Un hombre, que regularmente asistía a las
convocatorias de su parroquia, sin ningún aviso dejó de
participar en las actividades.
Después de algunas semanas, el párroco
decidió visitarlo. Era una noche muy fría.
El sacerdote encontró al hombre en casa,
solo, sentado delante de la chimenea, donde ardía un
fuego brillante y acogedor.
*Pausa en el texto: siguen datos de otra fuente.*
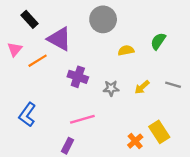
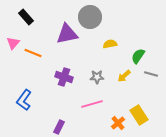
purple triangle: (59, 39) -> (67, 34), moved, turned -40
green semicircle: (158, 41) -> (138, 56), moved
orange line: (38, 61) -> (33, 53), turned 54
purple cross: (78, 77) -> (64, 77), moved
pink line: (82, 119) -> (92, 104), moved

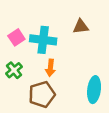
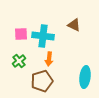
brown triangle: (81, 27) -> (74, 25), turned 32
pink square: (16, 37) -> (21, 34), turned 32

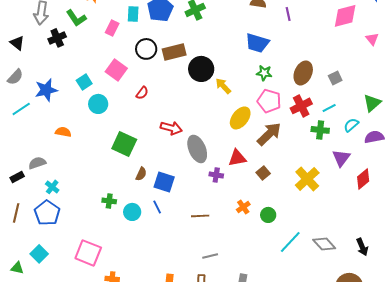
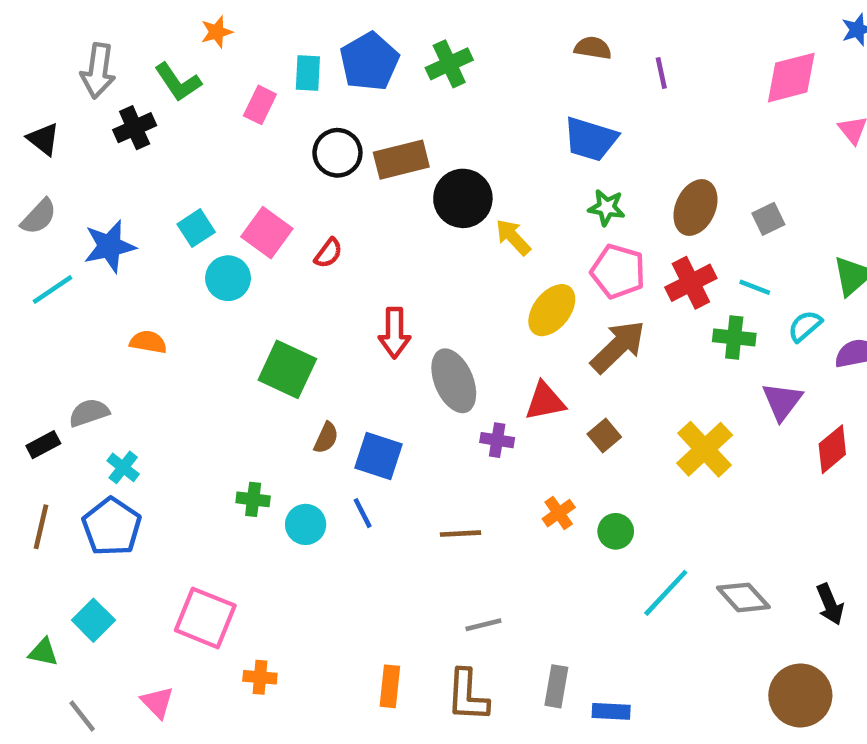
pink square: (116, 70) -> (267, 233), moved
cyan line: (329, 108) -> (755, 287), turned 48
red arrow: (171, 128) -> (394, 333), turned 75

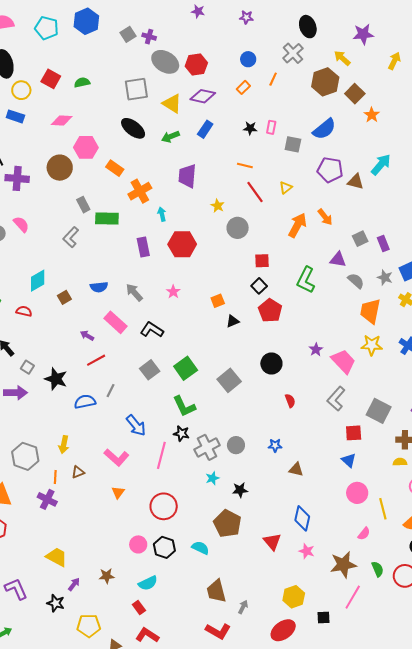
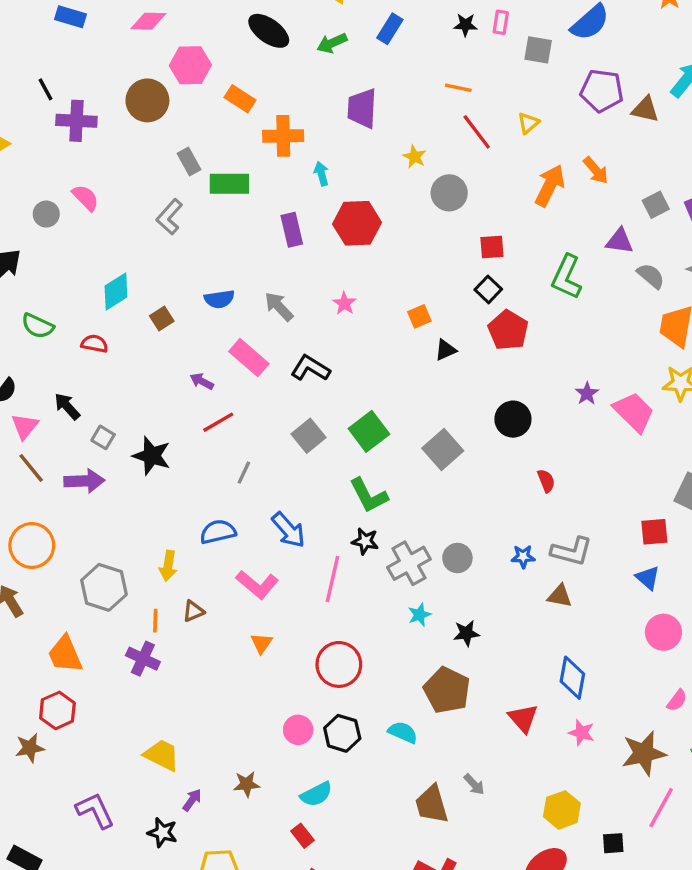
orange cross: (140, 191) -> (283, 136), turned 30
gray L-shape: (336, 399) -> (572, 551), moved, turned -115
blue semicircle: (85, 402) -> (218, 532), moved
gray arrow: (243, 607) -> (474, 784), moved, turned 112

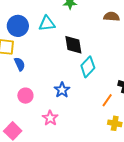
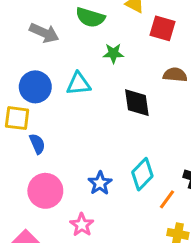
black diamond: (73, 45) -> (137, 103), moved
cyan diamond: (88, 67) -> (142, 174), moved
pink circle: (25, 96) -> (45, 191), size x1.5

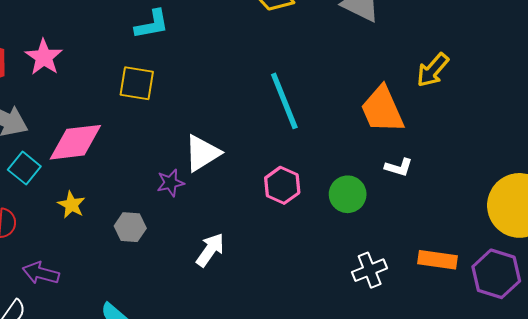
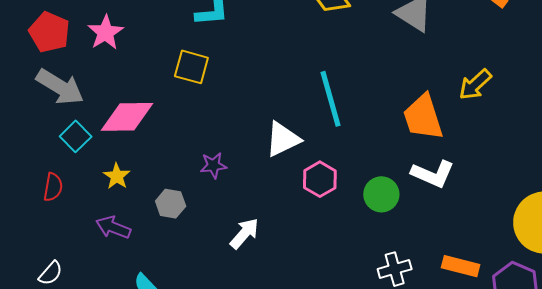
white triangle: (202, 153) -> (283, 139), moved
white L-shape: (399, 167) -> (433, 174), size x1.6
purple arrow: (41, 273) -> (113, 227), moved

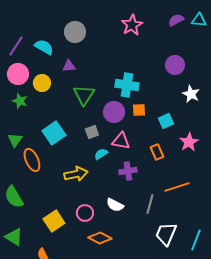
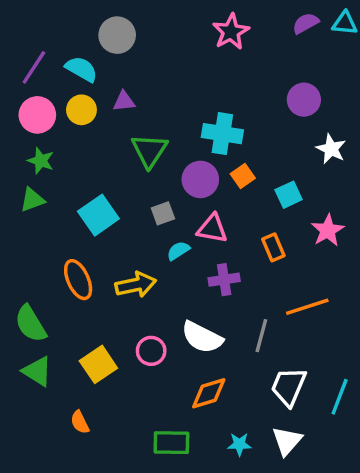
gray circle: (75, 32) -> (117, 35), moved
yellow circle: (42, 83) -> (81, 110), moved
orange square: (139, 110) -> (243, 176), turned -32
green triangle: (15, 140) -> (32, 200), moved, turned 35
orange ellipse: (32, 160) -> (78, 280), moved
white semicircle: (115, 205) -> (202, 337), size x1.4
green triangle: (14, 237) -> (37, 371), moved
orange diamond: (100, 238) -> (209, 393), moved, turned -45

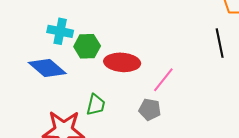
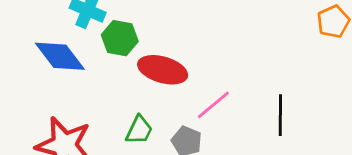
black line: (220, 43) -> (280, 115), moved
green trapezoid: (96, 105) -> (139, 130), moved

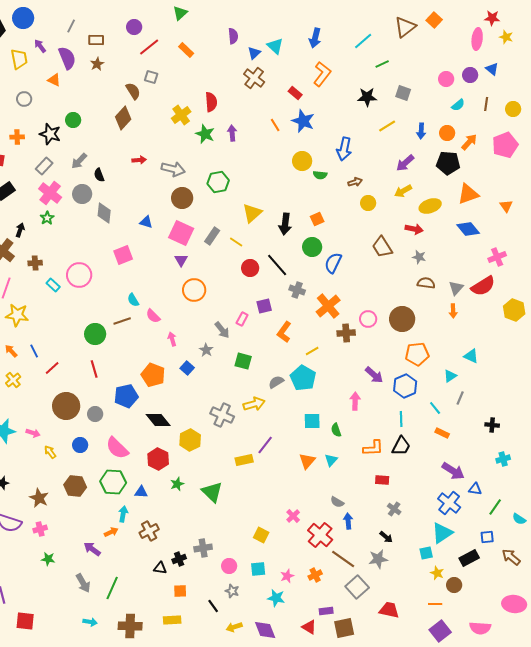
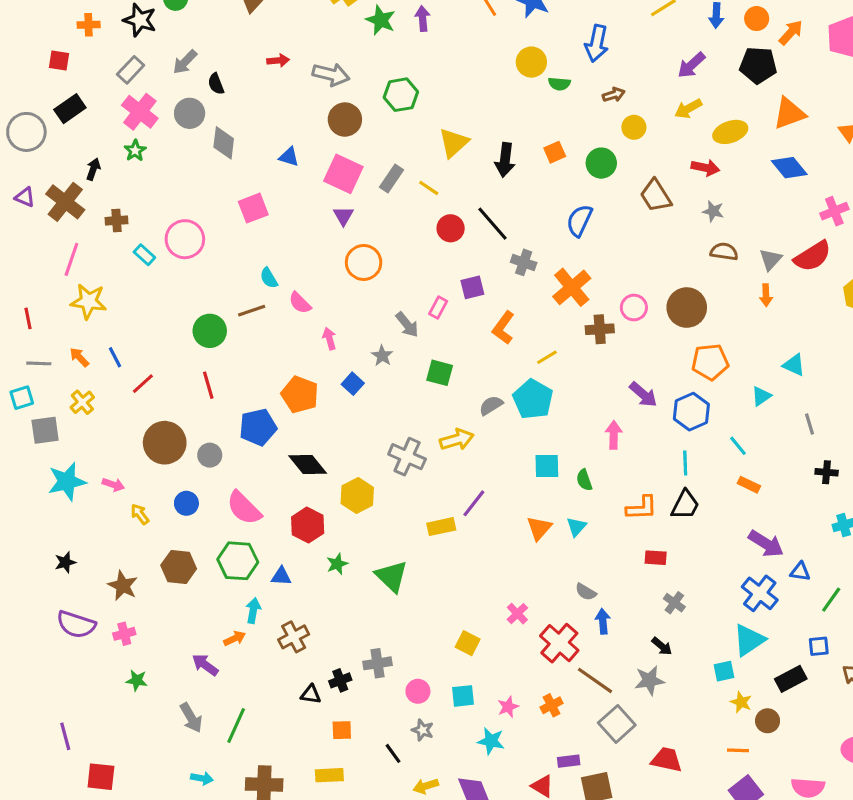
green circle: (312, 247) -> (601, 163), moved
gray line: (460, 398) -> (809, 424), moved, turned -40

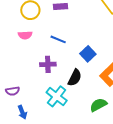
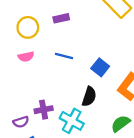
purple cross: (48, 64) -> (44, 110), moved

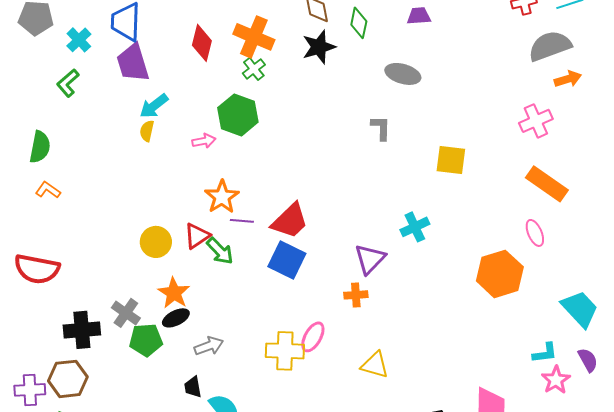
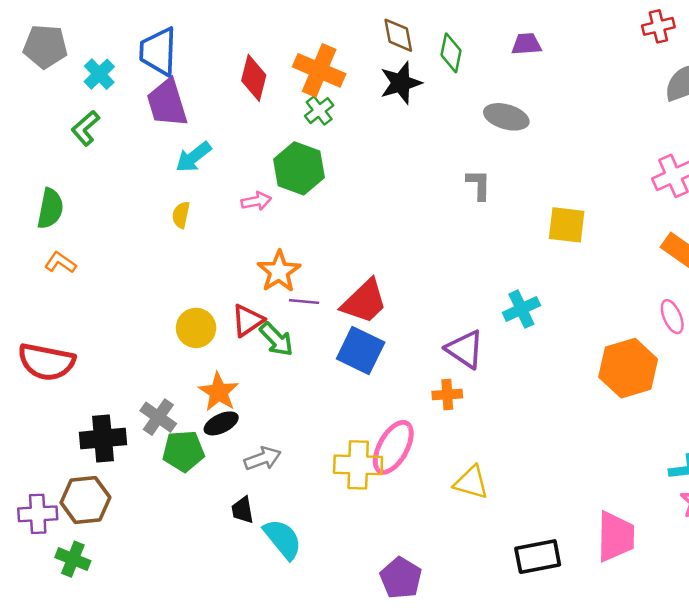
yellow semicircle: (147, 131) -> (181, 215), moved
purple triangle: (370, 259) -> (465, 349), turned -40
pink ellipse: (313, 337) -> (393, 447), size x1.4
Adivinando la razón de la
visita, el hombre dio la bienvenida al sacerdote, lo
condujo a una silla, cerca de la chimenea y allí se
quedó...
Esperaba que el párroco comenzara a hablar.
Pero se hizo un grave silencio. Los dos
hombres sólo contemplaban la danza de las llamas en
torno de los troncos de leña que ardían.
Al cabo de algunos minutos, el clérigo
examinó las brasas que se formaron y cuidadosamente
seleccionó una de ellas, la más incandescente de todas,
empujándola hacia un lado.
Volvió entonces a sentarse, permaneciendo
silencioso e inmóvil.
El anfitrión prestaba atención a todo,
fascinado y quieto. Al poco rato, la llama de la brasa
solitaria disminuyó, hasta que sólo hubo un brillo
momentáneo y su fuego se apagó de una vez. En poco
tiempo, lo que antes era una fiesta de calor y luz,
ahora no pasaba de ser un negro, frío y muerto pedazo de
carbón recubierto de una espesa capa de ceniza grisácea.
Ninguna palabra había sido dicha desde el
protocolario saludo inicial entre los dos amigos.
El párroco, antes de prepararse para salir,
manipuló nuevamente el carbón frío e inútil, colocándolo
de nuevo en el medio del fuego. Casi inmediatamente se
volvió a encender, alimentado por la luz y el calor de
los carbones ardientes en torno de él.